> Exercise requirements:
The expected output is an exact restatement of all the records.

[Opening Provided records section]

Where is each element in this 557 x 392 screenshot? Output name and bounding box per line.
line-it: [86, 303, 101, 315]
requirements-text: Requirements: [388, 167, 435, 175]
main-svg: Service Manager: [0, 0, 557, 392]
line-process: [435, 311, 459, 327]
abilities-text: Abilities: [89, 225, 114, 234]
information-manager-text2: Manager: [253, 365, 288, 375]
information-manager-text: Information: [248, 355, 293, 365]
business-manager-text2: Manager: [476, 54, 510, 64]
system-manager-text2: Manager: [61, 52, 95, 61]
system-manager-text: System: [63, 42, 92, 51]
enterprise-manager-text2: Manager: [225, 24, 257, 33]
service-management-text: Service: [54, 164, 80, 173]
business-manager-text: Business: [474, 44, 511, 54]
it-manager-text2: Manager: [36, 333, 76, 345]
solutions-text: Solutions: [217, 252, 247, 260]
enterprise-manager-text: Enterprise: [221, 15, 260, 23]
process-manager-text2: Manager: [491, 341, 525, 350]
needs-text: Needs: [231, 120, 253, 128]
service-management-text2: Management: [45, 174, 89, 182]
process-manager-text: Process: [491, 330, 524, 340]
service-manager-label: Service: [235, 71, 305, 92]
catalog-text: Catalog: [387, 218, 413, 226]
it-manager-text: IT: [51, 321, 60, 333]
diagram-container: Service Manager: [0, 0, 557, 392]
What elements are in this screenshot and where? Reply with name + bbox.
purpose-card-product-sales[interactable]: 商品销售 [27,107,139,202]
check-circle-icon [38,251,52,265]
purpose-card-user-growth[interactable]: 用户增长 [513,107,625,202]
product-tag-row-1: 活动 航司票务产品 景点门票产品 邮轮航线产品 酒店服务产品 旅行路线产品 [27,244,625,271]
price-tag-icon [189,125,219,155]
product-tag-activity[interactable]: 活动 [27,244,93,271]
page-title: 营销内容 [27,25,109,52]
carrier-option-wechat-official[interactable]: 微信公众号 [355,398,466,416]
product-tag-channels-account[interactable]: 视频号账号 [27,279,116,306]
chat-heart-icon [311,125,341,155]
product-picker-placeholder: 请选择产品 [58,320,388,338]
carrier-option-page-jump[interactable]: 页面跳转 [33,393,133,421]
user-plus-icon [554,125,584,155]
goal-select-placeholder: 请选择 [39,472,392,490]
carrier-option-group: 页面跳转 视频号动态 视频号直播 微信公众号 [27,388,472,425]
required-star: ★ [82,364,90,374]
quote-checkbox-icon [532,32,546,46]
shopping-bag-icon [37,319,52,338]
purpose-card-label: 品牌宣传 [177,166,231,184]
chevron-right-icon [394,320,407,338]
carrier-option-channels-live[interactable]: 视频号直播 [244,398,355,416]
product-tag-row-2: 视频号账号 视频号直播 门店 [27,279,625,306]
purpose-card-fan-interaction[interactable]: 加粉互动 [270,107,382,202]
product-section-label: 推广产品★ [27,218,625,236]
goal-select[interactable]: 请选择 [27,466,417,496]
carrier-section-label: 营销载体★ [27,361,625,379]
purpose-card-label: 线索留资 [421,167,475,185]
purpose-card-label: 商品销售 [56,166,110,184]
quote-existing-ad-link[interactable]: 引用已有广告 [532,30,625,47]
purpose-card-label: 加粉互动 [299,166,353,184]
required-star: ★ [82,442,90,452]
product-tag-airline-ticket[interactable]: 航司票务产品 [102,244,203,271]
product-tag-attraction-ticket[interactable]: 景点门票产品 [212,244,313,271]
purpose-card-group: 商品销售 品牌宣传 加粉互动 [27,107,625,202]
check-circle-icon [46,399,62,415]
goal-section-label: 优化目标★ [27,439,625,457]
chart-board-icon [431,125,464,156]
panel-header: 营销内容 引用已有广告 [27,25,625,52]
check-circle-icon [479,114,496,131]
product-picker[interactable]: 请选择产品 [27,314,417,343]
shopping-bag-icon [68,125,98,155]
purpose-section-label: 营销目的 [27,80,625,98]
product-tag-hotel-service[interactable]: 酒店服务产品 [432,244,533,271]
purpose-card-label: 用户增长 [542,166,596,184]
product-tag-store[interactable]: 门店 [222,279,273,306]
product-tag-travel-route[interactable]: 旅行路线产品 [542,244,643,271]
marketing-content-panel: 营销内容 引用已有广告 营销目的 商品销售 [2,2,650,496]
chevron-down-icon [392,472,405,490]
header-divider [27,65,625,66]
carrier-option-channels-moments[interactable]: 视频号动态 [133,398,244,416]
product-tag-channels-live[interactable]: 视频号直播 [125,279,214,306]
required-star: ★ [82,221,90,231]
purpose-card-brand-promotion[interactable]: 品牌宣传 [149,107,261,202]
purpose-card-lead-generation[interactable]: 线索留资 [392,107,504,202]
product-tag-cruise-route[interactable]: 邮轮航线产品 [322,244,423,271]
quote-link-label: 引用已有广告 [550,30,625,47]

[Closing Provided records section]

> Finished exercise:
Where is each element in this 557 x 392 screenshot? Output name and bounding box per line.
line-it: [86, 303, 101, 315]
requirements-text: Requirements: [388, 167, 435, 175]
main-svg: Service Manager: [0, 0, 557, 392]
line-process: [435, 311, 459, 327]
abilities-text: Abilities: [89, 225, 114, 234]
information-manager-text2: Manager: [253, 365, 288, 375]
information-manager-text: Information: [248, 355, 293, 365]
business-manager-text2: Manager: [476, 54, 510, 64]
system-manager-text2: Manager: [61, 52, 95, 61]
system-manager-text: System: [63, 42, 92, 51]
enterprise-manager-text2: Manager: [225, 24, 257, 33]
service-management-text: Service: [54, 164, 80, 173]
business-manager-text: Business: [474, 44, 511, 54]
it-manager-text2: Manager: [36, 333, 76, 345]
solutions-text: Solutions: [217, 252, 247, 260]
enterprise-manager-text: Enterprise: [221, 15, 260, 23]
process-manager-text2: Manager: [491, 341, 525, 350]
needs-text: Needs: [231, 120, 253, 128]
service-management-text2: Management: [45, 174, 89, 182]
process-manager-text: Process: [491, 330, 524, 340]
service-manager-label: Service: [235, 71, 305, 92]
catalog-text: Catalog: [387, 218, 413, 226]
it-manager-text: IT: [51, 321, 60, 333]
diagram-container: Service Manager: [0, 0, 557, 392]
What elements are in this screenshot and where? Reply with name + bbox.
purpose-card-product-sales[interactable]: 商品销售 [27,107,139,202]
check-circle-icon [38,251,52,265]
purpose-card-user-growth[interactable]: 用户增长 [513,107,625,202]
product-tag-row-1: 活动 航司票务产品 景点门票产品 邮轮航线产品 酒店服务产品 旅行路线产品 [27,244,625,271]
price-tag-icon [189,125,219,155]
product-tag-activity[interactable]: 活动 [27,244,93,271]
page-title: 营销内容 [27,25,109,52]
carrier-option-wechat-official[interactable]: 微信公众号 [355,398,466,416]
product-tag-channels-account[interactable]: 视频号账号 [27,279,116,306]
chat-heart-icon [311,125,341,155]
product-picker-placeholder: 请选择产品 [58,320,388,338]
carrier-option-page-jump[interactable]: 页面跳转 [33,393,133,421]
user-plus-icon [554,125,584,155]
goal-select-placeholder: 请选择 [39,472,392,490]
carrier-option-group: 页面跳转 视频号动态 视频号直播 微信公众号 [27,388,472,425]
required-star: ★ [82,364,90,374]
quote-checkbox-icon [532,32,546,46]
shopping-bag-icon [37,319,52,338]
purpose-card-label: 品牌宣传 [177,166,231,184]
chevron-right-icon [394,320,407,338]
carrier-option-channels-live[interactable]: 视频号直播 [244,398,355,416]
product-tag-row-2: 视频号账号 视频号直播 门店 [27,279,625,306]
purpose-card-fan-interaction[interactable]: 加粉互动 [270,107,382,202]
product-section-label: 推广产品★ [27,218,625,236]
goal-select[interactable]: 请选择 [27,466,417,496]
carrier-section-label: 营销载体★ [27,361,625,379]
purpose-card-label: 线索留资 [421,167,475,185]
purpose-card-label: 商品销售 [56,166,110,184]
quote-existing-ad-link[interactable]: 引用已有广告 [532,30,625,47]
purpose-card-label: 加粉互动 [299,166,353,184]
required-star: ★ [82,442,90,452]
product-tag-airline-ticket[interactable]: 航司票务产品 [102,244,203,271]
product-tag-attraction-ticket[interactable]: 景点门票产品 [212,244,313,271]
purpose-card-group: 商品销售 品牌宣传 加粉互动 [27,107,625,202]
check-circle-icon [46,399,62,415]
goal-section-label: 优化目标★ [27,439,625,457]
chart-board-icon [431,125,464,156]
panel-header: 营销内容 引用已有广告 [27,25,625,52]
check-circle-icon [479,114,496,131]
product-picker[interactable]: 请选择产品 [27,314,417,343]
shopping-bag-icon [68,125,98,155]
purpose-section-label: 营销目的 [27,80,625,98]
product-tag-hotel-service[interactable]: 酒店服务产品 [432,244,533,271]
purpose-card-label: 用户增长 [542,166,596,184]
product-tag-store[interactable]: 门店 [222,279,273,306]
product-tag-travel-route[interactable]: 旅行路线产品 [542,244,643,271]
marketing-content-panel: 营销内容 引用已有广告 营销目的 商品销售 [2,2,650,496]
chevron-down-icon [392,472,405,490]
header-divider [27,65,625,66]
carrier-option-channels-moments[interactable]: 视频号动态 [133,398,244,416]
product-tag-channels-live[interactable]: 视频号直播 [125,279,214,306]
required-star: ★ [82,221,90,231]
purpose-card-brand-promotion[interactable]: 品牌宣传 [149,107,261,202]
purpose-card-lead-generation[interactable]: 线索留资 [392,107,504,202]
product-tag-cruise-route[interactable]: 邮轮航线产品 [322,244,423,271]
quote-link-label: 引用已有广告 [550,30,625,47]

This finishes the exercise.